Kristy E. Pike and Stephen J. Mathis

Travel plans prevented me from attending The Upstart Crow's splendid production of "Pygmalion" until the closing weekend. That's really a shame because this excellent production of George Bernard Shaw's comedy, which inspired the masterpiece musical "My Fair Lady," was worthy of a longer run in a larger venue.

Comparisons with the musical are inevitable. The play is much less sentimental, with three strong female roles instead of just one. Professor of Phonetics Henry Higgins (the extraordinarily gifted Stephen J. Mathis who has played the role several times in both musical and non-musical versions) is a bully with very little self-awareness. He's rude, socially inept, and callously dismissive of others.

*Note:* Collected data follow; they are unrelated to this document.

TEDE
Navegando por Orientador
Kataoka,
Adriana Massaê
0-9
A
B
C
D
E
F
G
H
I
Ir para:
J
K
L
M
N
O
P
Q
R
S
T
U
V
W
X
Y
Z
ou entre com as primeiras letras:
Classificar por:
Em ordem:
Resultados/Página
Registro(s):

Higgins gleefully accepts a bet from the amiable Colonel Pickering (played with warmth and sympathy but comical cluelessness by John Wesley Roberts), that he can use his mastery of phonetics to pass off a common guttersnipe and scrappy flower girl Eliza Doolittle (winningly played with uncommon self-respect and dignity from the get-go by Kristy E. Pike) as a duchess at a major social event.

Pickering funds and oversees the endeavor, while Higgins rides roughshod over Eliza, careless of her feelings and behaving atrociously with everyone he meets. Only his persistent housekeeper (Cherrie Ramsdell-Speich) and his hilariously blunt yet caring mother (Katherine Dubois Reed) can reign Higgins's excessive narcissism in, and only for short periods.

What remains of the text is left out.